Charlie shuffled the deck and dealt us each another hand.
This time I had a four and an eight. “Hit me.”
He flipped a seven. I had nineteen, which was hard to beat. Charlie had a king and a five sitting in front of him. He had to take a hit, or I would win for sure. He pulled a card from the top of the deck. A six of hearts.
“Twenty-one. That’s blackjack,” he said, shuffling again.
I wasn’t sure if this was some kind of test or if he was just bored out here, but he didn’t seem anxious to get rid of me anytime soon. “I really need to get across the river, si—” I stopped myself before I called him “sir.” He lifted an eyebrow. “I mean, Charlie. See, there’s a girl—”
Charlie nodded, interrupting. “There’s always a girl.” The Rolling Stones started crooning “2,000 Light Years from Home.” Funny.
“I need to get back to her—”
“I had a girl once. Penelope was her name. Penny.” He leaned back in his chair, smoothing his scraggly beard. “Eventually she got tired of hanging around here, so she took off.”
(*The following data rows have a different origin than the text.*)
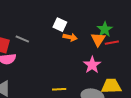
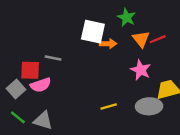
white square: (60, 25) -> (93, 32), size x1.5
green star: (105, 29) -> (126, 17), moved

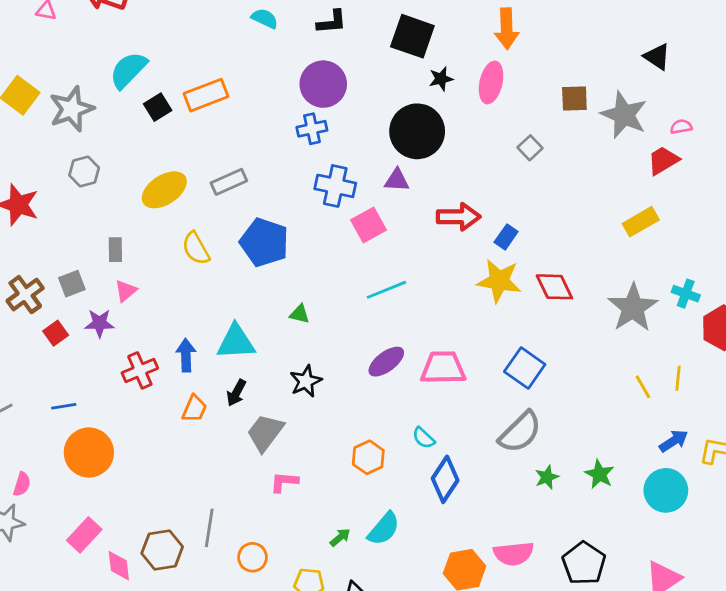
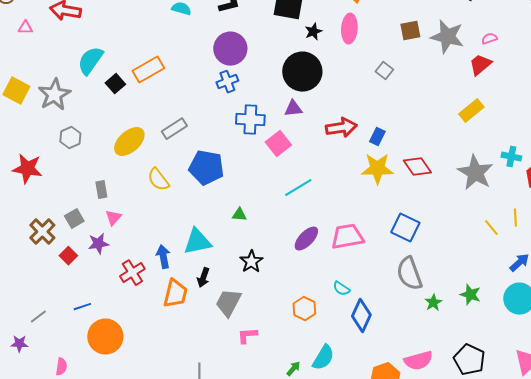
orange trapezoid: (194, 409) -> (175, 294), size x1.4
gray semicircle: (520, 432) -> (409, 274), turned 124

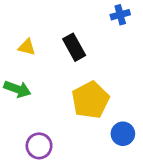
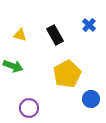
blue cross: (120, 15) -> (89, 25), moved, turned -32

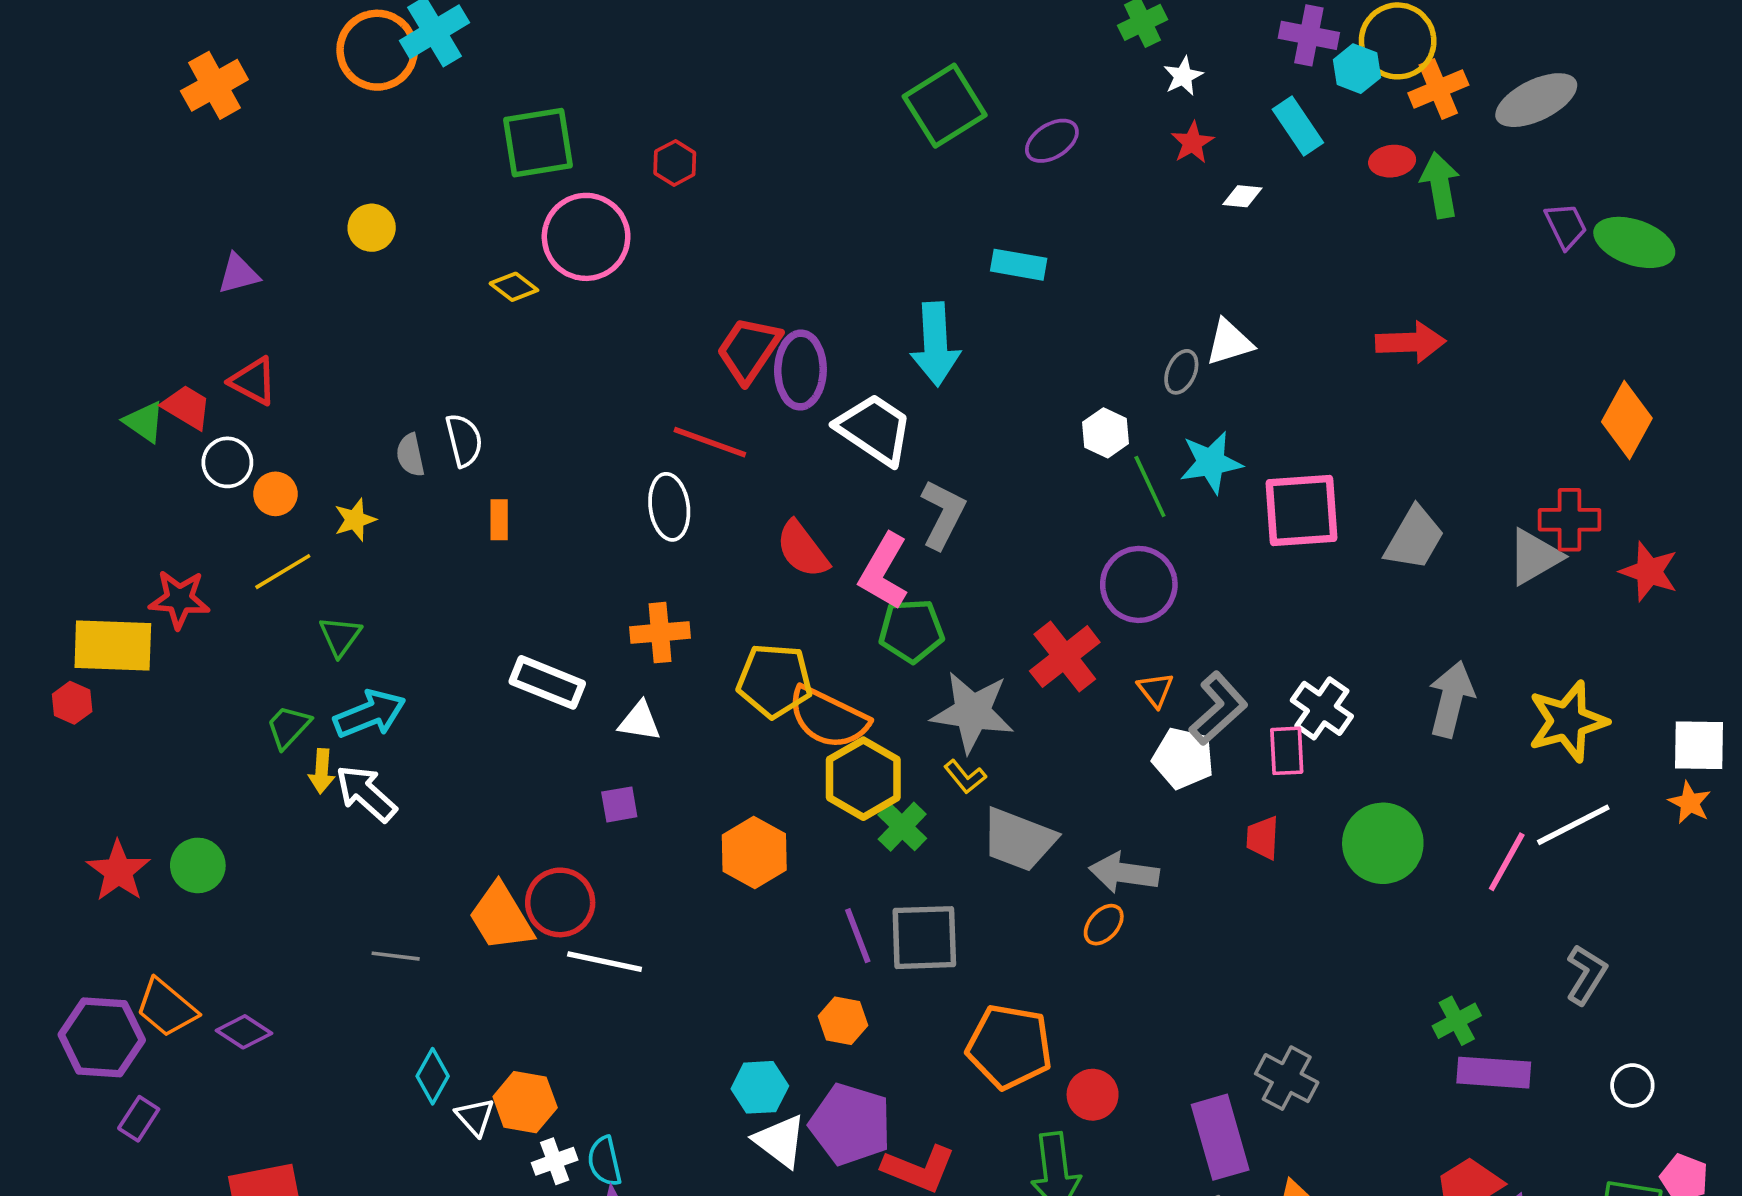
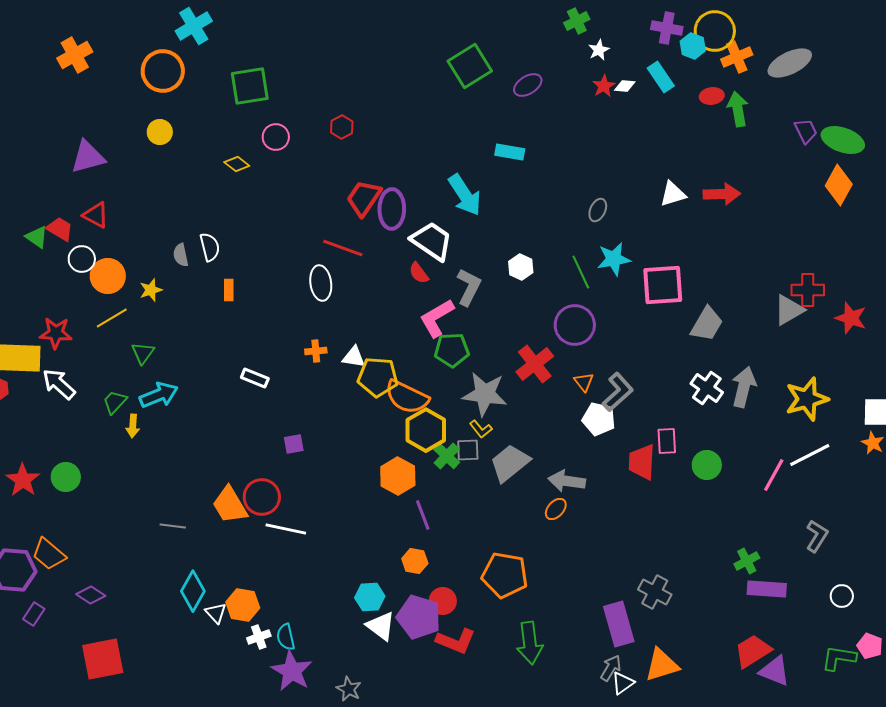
orange circle: (377, 50) -> (163, 71), moved
red hexagon: (675, 163) -> (342, 127), moved
white diamond: (1242, 196) -> (625, 86), moved
pink circle: (586, 237) -> (276, 137), size x0.6
purple triangle: (238, 274) -> (88, 157), size x1.5
white triangle: (1229, 342) -> (673, 194), moved
cyan arrow: (935, 344) -> (465, 195), turned -30
orange diamond: (1627, 420) -> (839, 185), moved
white hexagon: (1106, 433) -> (521, 267), moved
orange circle: (275, 494) -> (108, 276), size x1.5
gray trapezoid: (1414, 538) -> (707, 324), moved
red semicircle: (802, 549) -> (419, 273), moved, size x0.7
pink L-shape: (884, 572) -> (437, 318), turned 30
orange cross: (660, 633) -> (316, 351), size x0.7
white rectangle: (547, 682) -> (255, 378), size x0.7
white cross: (1322, 708) -> (707, 388), moved
white triangle: (640, 721) -> (354, 357), moved
pink rectangle: (1287, 751) -> (667, 441), moved
white arrow: (366, 793) -> (59, 384), moved
red trapezoid: (1263, 838) -> (642, 462), size x1.5
gray trapezoid: (1019, 840) -> (510, 463), turned 120
green circle: (1383, 843) -> (707, 465), size x0.7
orange hexagon: (754, 853) -> (398, 476), moved
gray square: (924, 938) -> (468, 450), moved, size x0.6
purple diamond: (244, 1032) -> (91, 595), moved
cyan diamond: (433, 1076) -> (193, 591), size x1.4
red circle: (1093, 1095) -> (443, 601), moved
“Why didn’t you go with her?” The second I asked the question, I realized it was probably too personal. But he answered anyway.
“I can’t leave.” He said it matter-of-factly, flipping cards for both of us. “I’m the River Master. It’s part of the gig. Can’t run out on the house.”
“You could quit.”
“This isn’t a job, kid. It’s a sentence.” He laughed, but there was a bitterness that made me feel sorry for him. That and the folding card table and the lazy dog with the messed-up tail.
Then “2,000 Light Years from Home” faded out, replaced by “Plundered My Soul.”
I didn’t want to know who was powerful enough to sentence him to sit by what, for the most part, looked like a pretty unimpressive river. It was slow and calm. If he wasn’t hanging out here, I probably could’ve swum across.